Après Rakka et Firebase, le réalisateur Neill Blomkamp (District 9, Chappie) et sa société de production indépendante Oats Studios reviennent avec un troisième court-métrage de leur Volume 1 : Zygote.

Neill Blomkamp a définitivement retrouvé son mojo. Le réalisateur derrière l’excellent District 9 avait quelque peu perdu de sa créativité et de sa ferveur sur des gros projets tels que Elysium ou encore Chappie.

Avec Oats Studios, sa propre société de production indépendante, l’artiste sud-africain s’est offert la possibilité de revenir à ses premières amours que sont le film-concept et le court-métrage.

Les deux premiers épisodes diffusés, Rakka et Firebase, donnaient dans la note d’intention et l’introduction d’un univers, mais c’est avec son troisième métrage, Zygote, que ce Volume 1 prend tout son sens.

Zygote, la chose de Blomkamp

Celui-ci raconte l’histoire de deux survivants — incarnés par les acteurs Jose Pablo Cantillo et Dakota Fanning — dans une exploitation minière située au-delà du cercle polaire. L’agent de sécurité ayant perdu la vue lors de son affrontement avec un être venu d’ailleurs, la jeune fille va devoir l’aider pour qu’ils puissent survivre.
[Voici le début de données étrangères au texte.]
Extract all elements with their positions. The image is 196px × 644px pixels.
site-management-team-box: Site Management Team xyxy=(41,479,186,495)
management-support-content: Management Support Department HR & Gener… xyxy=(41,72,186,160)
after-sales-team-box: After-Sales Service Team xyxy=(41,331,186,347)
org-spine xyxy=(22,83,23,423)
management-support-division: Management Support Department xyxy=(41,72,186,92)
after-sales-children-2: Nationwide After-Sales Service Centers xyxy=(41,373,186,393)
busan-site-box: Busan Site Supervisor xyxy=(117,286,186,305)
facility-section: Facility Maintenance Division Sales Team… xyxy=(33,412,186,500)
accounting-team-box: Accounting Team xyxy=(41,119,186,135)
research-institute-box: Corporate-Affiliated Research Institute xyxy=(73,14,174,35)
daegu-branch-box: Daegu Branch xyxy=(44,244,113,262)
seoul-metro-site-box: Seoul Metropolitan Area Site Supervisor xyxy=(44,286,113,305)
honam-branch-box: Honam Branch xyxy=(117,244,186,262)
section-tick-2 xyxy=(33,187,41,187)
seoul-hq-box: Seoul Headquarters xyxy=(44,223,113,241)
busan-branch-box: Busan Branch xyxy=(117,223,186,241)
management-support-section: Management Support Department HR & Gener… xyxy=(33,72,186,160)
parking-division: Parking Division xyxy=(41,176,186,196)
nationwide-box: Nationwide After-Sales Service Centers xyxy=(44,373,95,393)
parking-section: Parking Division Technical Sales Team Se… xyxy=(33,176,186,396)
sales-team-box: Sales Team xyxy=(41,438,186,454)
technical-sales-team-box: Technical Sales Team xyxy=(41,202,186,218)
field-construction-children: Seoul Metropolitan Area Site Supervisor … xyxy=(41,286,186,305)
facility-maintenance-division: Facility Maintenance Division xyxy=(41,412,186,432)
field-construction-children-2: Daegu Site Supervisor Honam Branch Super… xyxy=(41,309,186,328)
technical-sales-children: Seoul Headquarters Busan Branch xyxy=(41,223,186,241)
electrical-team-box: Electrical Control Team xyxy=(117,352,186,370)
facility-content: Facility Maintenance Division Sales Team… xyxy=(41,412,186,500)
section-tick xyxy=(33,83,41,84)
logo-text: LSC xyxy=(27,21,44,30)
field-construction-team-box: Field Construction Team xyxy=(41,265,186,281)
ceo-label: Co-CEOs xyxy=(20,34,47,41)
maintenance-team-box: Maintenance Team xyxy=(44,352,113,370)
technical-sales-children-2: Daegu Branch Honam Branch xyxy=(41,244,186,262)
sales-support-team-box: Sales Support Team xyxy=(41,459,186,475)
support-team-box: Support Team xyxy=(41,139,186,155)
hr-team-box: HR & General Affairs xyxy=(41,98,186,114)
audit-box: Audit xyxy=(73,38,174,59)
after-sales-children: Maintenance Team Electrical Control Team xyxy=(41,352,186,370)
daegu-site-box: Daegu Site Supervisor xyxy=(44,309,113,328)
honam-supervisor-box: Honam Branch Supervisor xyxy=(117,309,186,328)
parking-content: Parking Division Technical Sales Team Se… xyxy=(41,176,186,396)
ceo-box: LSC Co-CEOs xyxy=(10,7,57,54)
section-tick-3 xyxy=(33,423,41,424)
Face à eux : la créature de Zygote, un ensemble extraterrestre massif de différents corps débarqué sur Terre grâce à un météore. Une fois n’est pas coutume, l’épisode limite l’exposition au minimum pour développer naturellement le récit et plonger le spectateur dans son univers au plus vite.

Beaucoup plus centré sur son duo de personnages, ce métrage est certainement le plus efficace des trois déjà sortis. Écrit par Terri Tatchell, scénariste de District 9 et compagne du réalisateur sud-africain, Zygote est un hommage à peine dissimulé au classique The Thing de John Carpenter et, dans une autre mesure, au premier Alien de Ridley Scott.
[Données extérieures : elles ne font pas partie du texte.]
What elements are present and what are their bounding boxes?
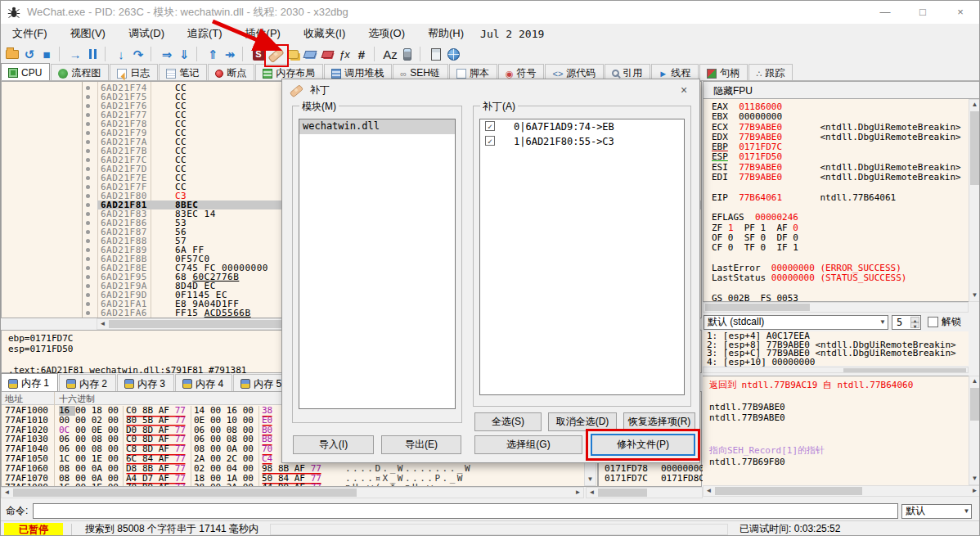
breakpoint-bullet[interactable] [86,158,90,162]
patch-file-button[interactable]: 修补文件(P) [591,434,695,456]
register-line[interactable]: LastStatus 00000000 (STATUS_SUCCESS) [712,273,980,283]
tab-CPU[interactable]: CPU [1,63,50,80]
patch-checkbox[interactable]: ✓ [485,136,495,146]
stack-comment-line[interactable]: ntdll.77B9ABE0 [709,412,969,423]
arguments-hscrollbar[interactable] [703,367,969,373]
module-list[interactable]: wechatwin.dll [299,119,456,409]
menu-item[interactable]: 选项(O) [357,25,416,43]
breakpoint-bullet[interactable] [86,311,90,315]
register-line[interactable]: EIP 77B64061 ntdll.77B64061 [712,193,980,203]
breakpoint-bullet[interactable] [86,302,90,306]
step-into-icon[interactable]: ↓ [113,45,129,63]
step-out-icon[interactable]: ⇓ [176,45,192,63]
tab-SEH链[interactable]: ∞SEH链 [393,64,448,80]
import-button[interactable]: 导入(I) [293,435,374,454]
breakpoint-bullet[interactable] [86,266,90,270]
tab-线程[interactable]: ►线程 [651,64,699,80]
run-to-cursor-icon[interactable]: ⇒ [159,45,175,63]
stack-comment-pane[interactable]: 返回到 ntdll.77B9AC19 自 ntdll.77B64060 ntdl… [703,376,969,485]
tab-日志[interactable]: 日志 [110,64,158,80]
breakpoint-bullet[interactable] [86,113,90,117]
stack-comment-line[interactable] [709,435,969,445]
open-file-icon[interactable] [4,45,20,63]
patch-list[interactable]: ✓0|6A7F1AD9:74->EB✓1|6AD21F80:55->C3 [479,119,685,395]
breakpoint-bullet[interactable] [86,239,90,243]
stack-comment-line[interactable]: 返回到 ntdll.77B9AC19 自 ntdll.77B64060 [709,380,969,390]
select-all-button[interactable]: 全选(S) [474,412,542,431]
breakpoint-bullet[interactable] [86,140,90,144]
tab-内存3[interactable]: 内存 3 [117,374,174,391]
tab-内存布局[interactable]: 内存布局 [255,64,323,80]
stack-comment-line[interactable]: 指向SEH_Record[1]的指针 [709,445,969,456]
stack-comment-line[interactable]: ntdll.77B9ABE0 [709,402,969,412]
dialog-close-icon[interactable]: × [677,83,691,97]
menu-item[interactable]: 文件(F) [1,25,59,43]
argument-line[interactable]: 4: [esp+10] 00000000 [707,358,969,367]
arg-count-stepper[interactable]: 5 ▲ ▼ [892,315,921,330]
maximize-button[interactable]: □ [909,4,937,20]
registers-pane[interactable]: EAX 01186000EBX 00000000ECX 77B9ABE0 <nt… [703,99,980,302]
stop-icon[interactable]: ■ [38,45,55,63]
breakpoint-bullet[interactable] [86,203,90,207]
restore-selected-button[interactable]: 恢复选择项(R) [623,412,695,431]
hide-fpu-button[interactable]: 隐藏FPU [703,81,980,99]
breakpoint-bullet[interactable] [86,221,90,225]
calculator-icon[interactable] [428,45,444,63]
breakpoint-bullet[interactable] [86,167,90,171]
menu-item[interactable]: 视图(V) [59,25,117,43]
restart-icon[interactable]: ↺ [21,45,38,63]
tab-脚本[interactable]: 脚本 [449,64,497,80]
register-line[interactable]: EDI 77B9ABE0 <ntdll.DbgUiRemoteBreakin> [712,173,980,182]
breakpoint-bullet[interactable] [86,122,90,126]
tab-断点[interactable]: 断点 [208,64,254,80]
step-over-icon[interactable]: ↷ [130,45,146,63]
registers-hscrollbar[interactable] [703,302,969,313]
menu-item[interactable]: 收藏夹(I) [292,25,357,43]
registers-vscrollbar[interactable]: ▲ ▼ [969,99,980,302]
arguments-pane[interactable]: 1: [esp+4] A0C17EEA2: [esp+8] 77B9ABE0 <… [703,331,969,366]
execute-till-return-icon[interactable]: ⇑ [205,45,221,63]
strings-icon[interactable]: S [250,45,267,63]
stack-hscrollbar[interactable]: ◄ [586,487,703,498]
tab-内存4[interactable]: 内存 4 [175,374,232,391]
stepper-up-icon[interactable]: ▲ [910,317,919,322]
tab-引用[interactable]: 引用 [605,64,650,80]
command-input[interactable] [33,503,898,519]
breakpoint-bullet[interactable] [86,95,90,99]
stack-comment-line[interactable] [709,390,969,401]
calling-convention-select[interactable]: 默认 (stdcall) ▼ [704,315,888,330]
run-icon[interactable]: → [67,45,83,63]
comments-icon[interactable] [285,45,301,63]
close-button[interactable]: × [946,4,974,20]
labels-icon[interactable] [302,45,318,63]
menu-item[interactable]: 插件(P) [234,25,292,43]
tab-笔记[interactable]: 笔记 [159,64,207,80]
stack-comment-hscrollbar[interactable]: ◄ ► [703,485,980,497]
menu-item[interactable]: 追踪(T) [176,25,234,43]
export-button[interactable]: 导出(E) [381,435,461,454]
register-line[interactable]: CF 0 TF 0 IF 1 [712,243,980,253]
breakpoint-bullet[interactable] [86,293,90,297]
breakpoint-bullet[interactable] [86,230,90,234]
breakpoint-bullet[interactable] [86,185,90,189]
bookmarks-icon[interactable] [319,45,335,63]
command-profile-select[interactable]: 默认 ▼ [901,504,972,519]
dump-row[interactable]: 77AF10801C 00 1E 0070 D9 AF 7728 00 2A 0… [2,483,584,486]
unlock-checkbox[interactable] [928,317,938,327]
dump-hscrollbar[interactable]: ◄ ► [1,487,584,498]
patch-icon[interactable] [267,45,284,63]
breakpoint-bullet[interactable] [86,275,90,279]
stack-comment-line[interactable] [709,424,969,435]
modules-icon[interactable] [399,45,416,63]
breakpoint-bullet[interactable] [86,284,90,288]
tab-跟踪[interactable]: ∴跟踪 [748,64,793,80]
breakpoint-bullet[interactable] [86,176,90,180]
tab-流程图[interactable]: 流程图 [51,64,109,80]
stepper-down-icon[interactable]: ▼ [910,322,919,328]
globe-icon[interactable] [445,45,461,63]
tab-符号[interactable]: ◉符号 [498,64,545,80]
title-bar[interactable]: WeChat.exe - PID: 263C - 模块: wechatwin.d… [1,1,980,24]
breakpoint-bullet[interactable] [86,212,90,216]
snowman-icon[interactable]: # [353,45,370,63]
tab-句柄[interactable]: 句柄 [699,64,748,80]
Avec une mise en scène efficace, laissant énormément de place au mystère et au travail de la lumière pour créer une ambiance inquiétante, il serait presque dommage de ne pas voir se développer ce genre d’intrigues et de personnages sur 2 heures et sur grand écran. Pour combler la frustration, une petite vidéo making-of a été publiée.
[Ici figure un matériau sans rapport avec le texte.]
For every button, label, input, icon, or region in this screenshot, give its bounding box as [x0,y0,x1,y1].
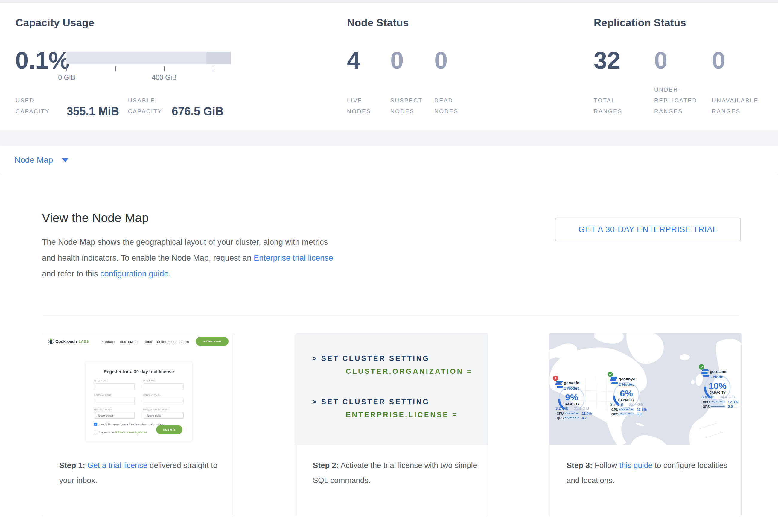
company-name-label: COMPANY NAME [94,394,111,396]
sql-statement: > SET CLUSTER SETTING [312,354,430,363]
company-name-field [94,398,135,404]
node-map-view-dropdown[interactable]: Node Map [14,146,69,174]
locality-name: geo=ams [710,369,727,374]
step2-caption: Step 2: Activate the trial license with … [296,445,487,488]
license-agreement-text: I agree to the Software License Agreemen… [99,431,148,434]
checkbox-checked-icon: ✓ [94,423,97,426]
email-updates-text: I would like to receive email updates ab… [99,423,164,426]
company-email-label: COMPANY EMAIL [143,394,161,396]
under-replicated-ranges-count: 0 [654,49,668,72]
first-name-label: FIRST NAME [94,380,107,382]
this-guide-link[interactable]: this guide [619,461,652,470]
view-selector-bar: Node Map [0,146,778,174]
capacity-axis-tick [66,66,67,71]
capacity-axis-label-400: 400 GiB [146,74,182,82]
capacity-usage-bar [66,52,231,64]
node-status-title: Node Status [347,17,409,29]
capacity-percent: 10% [709,381,726,391]
capacity-caption: CAPACITY [618,398,634,402]
nav-item: DOCS [144,340,152,344]
locality-name: geo=nyc [619,377,635,381]
dead-nodes-count: 0 [434,49,448,72]
healthy-check-icon [699,364,704,370]
download-pill-button: DOWNLOAD [196,337,229,346]
email-updates-checkbox-row: ✓ I would like to receive email updates … [94,423,164,426]
capacity-caption: CAPACITY [563,402,580,406]
sql-setting-name: ENTERPRISE.LICENSE = [346,410,458,419]
node-map-description: The Node Map shows the geographical layo… [42,234,342,282]
step2-card: > SET CLUSTER SETTING CLUSTER.ORGANIZATI… [296,333,488,516]
capacity-bar-reserved-segment [207,52,231,64]
cockroach-icon [48,338,54,345]
cpu-value: 12.3% [728,400,738,404]
sql-statement: > SET CLUSTER SETTING [312,398,430,406]
description-text: . [168,269,171,278]
step1-screenshot: Cockroach LABS PRODUCT CUSTOMERS DOCS RE… [42,333,234,445]
cpu-label: CPU [557,412,563,415]
suspect-nodes-label: SUSPECT NODES [390,95,423,117]
qps-value: 0.0 [636,412,642,416]
page-title: View the Node Map [42,211,149,225]
logo-suffix-text: LABS [79,339,89,343]
cpu-label: CPU [703,400,709,404]
capacity-usage-title: Capacity Usage [15,17,94,29]
capacity-percent: 9% [565,392,578,402]
nav-item: PRODUCT [101,340,115,344]
step1-card: Cockroach LABS PRODUCT CUSTOMERS DOCS RE… [42,333,234,516]
caption-text: Follow [593,461,619,470]
total-ranges-count: 32 [594,49,620,72]
qps-value: 0.0 [728,404,733,409]
enterprise-trial-license-link[interactable]: Enterprise trial license [254,253,333,262]
reason-for-interest-select: Please Select [143,412,184,419]
healthy-check-icon [608,372,613,377]
map-land-iceland [680,354,690,360]
svg-text:1: 1 [555,377,556,380]
qps-label: QPS [611,412,618,416]
qps-value: 4.7 [582,416,587,420]
usable-capacity-label: USABLE CAPACITY [128,95,162,117]
world-map-illustration: 1 geo=sfo 2 Nodes 9% CAPACITY 3.2 GiB 35… [549,333,741,445]
description-text: and refer to this [42,269,100,278]
capacity-axis-tick [164,66,164,71]
cockroach-website-thumbnail: Cockroach LABS PRODUCT CUSTOMERS DOCS RE… [42,333,234,445]
step1-prefix: Step 1: [59,461,85,470]
capacity-axis-tick [115,66,116,71]
step3-caption: Step 3: Follow this guide to configure l… [549,445,741,488]
node-map-view-label: Node Map [14,155,53,165]
total-capacity: 34.4 GiB [720,395,735,399]
step1-caption: Step 1: Get a trial license delivered st… [42,445,234,488]
total-capacity: 35.1 GiB [574,406,589,410]
error-badge-icon: 1 [553,376,558,381]
get-enterprise-trial-button[interactable]: GET A 30-DAY ENTERPRISE TRIAL [555,218,741,241]
cpu-value: 42.5% [636,407,647,412]
nav-item: BLOG [181,340,189,344]
used-capacity-value: 355.1 MiB [67,105,119,117]
company-email-field [143,398,184,404]
site-nav: PRODUCT CUSTOMERS DOCS RESOURCES BLOG [101,340,189,344]
last-name-label: LAST NAME [143,380,155,382]
cluster-summary-panel: Capacity Usage 0.1% 0 GiB 400 GiB USED C… [0,3,778,131]
cockroach-labs-logo: Cockroach LABS [48,338,89,345]
used-capacity-label: USED CAPACITY [15,95,50,117]
nav-item: RESOURCES [157,340,175,344]
capacity-used-percent: 0.1% [15,49,70,72]
live-nodes-label: LIVE NODES [347,95,371,117]
checkbox-empty-icon [94,431,97,434]
configuration-guide-link[interactable]: configuration guide [100,269,168,278]
capacity-caption: CAPACITY [709,391,726,394]
replication-status-title: Replication Status [594,17,686,29]
trial-license-form: Register for a 30-day trial license FIRS… [86,362,192,441]
page-top-strip [0,0,778,3]
reason-for-interest-label: REASON FOR INTEREST [143,408,169,410]
form-title: Register for a 30-day trial license [86,369,192,374]
capacity-axis-tick [213,66,213,71]
qps-label: QPS [703,405,709,408]
step3-card: 1 geo=sfo 2 Nodes 9% CAPACITY 3.2 GiB 35… [549,333,742,516]
step2-sql-snippet: > SET CLUSTER SETTING CLUSTER.ORGANIZATI… [296,333,487,445]
total-ranges-label: TOTAL RANGES [594,95,622,117]
license-agreement-checkbox-row: I agree to the Software License Agreemen… [94,431,148,434]
section-divider [42,314,741,314]
locality-name: geo=sfo [564,381,579,385]
used-capacity: 3.6 GiB [701,395,714,399]
get-trial-license-link[interactable]: Get a trial license [87,461,147,470]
Des court-métrages… et de la web-série décalée

Ce nouveau court-métrage du Volume 1 s’ajoute à différentes petites séries vidéos conceptuelles, sorties entre temps, qui finissent de donner sa cohérence à l’ensemble. On retrouve une première vidéo de GOD, mais également quelques épisodes d’une émission fictive, Cooking With Bill.

Présenté comme un véritable ensemble thématique où chacune des parties aborde différentes idées et aspects autour d’une seule et même obsession — ici, l’Homme face à une invasion de la Terre par des extraterrestres hostiles —, ce Volume 1 s’impose comme une réflexion assez poussée sur la réaction de l’humanité face à des corps étrangers, la confrontant à la fois à des menaces inconnues mais également à ses propres limites, physiques ou psychologiques.

Une idée d’autant plus passionnante que les quelques vidéos plus décalées qui s’ajoutent aux trois court-métrages offrent un point de vue radicalement différent sur les origines et dérives de cette humanité.

Selon Neill Blompkamp, le Volume 1 devrait s’achever très prochainement, soit par une nouvelle salve de petites vidéos, soit par un court-métrage de conclusion. Le réalisateur tease déjà un Volume 2, annoncé comme un ensemble de toutes nouvelles idées, que l’on imagine éloignées sans vraiment l’être de cette ambiance survival et sombre de la première salve d’épisodes. L’idée d’une multitude de formats devrait être conservée.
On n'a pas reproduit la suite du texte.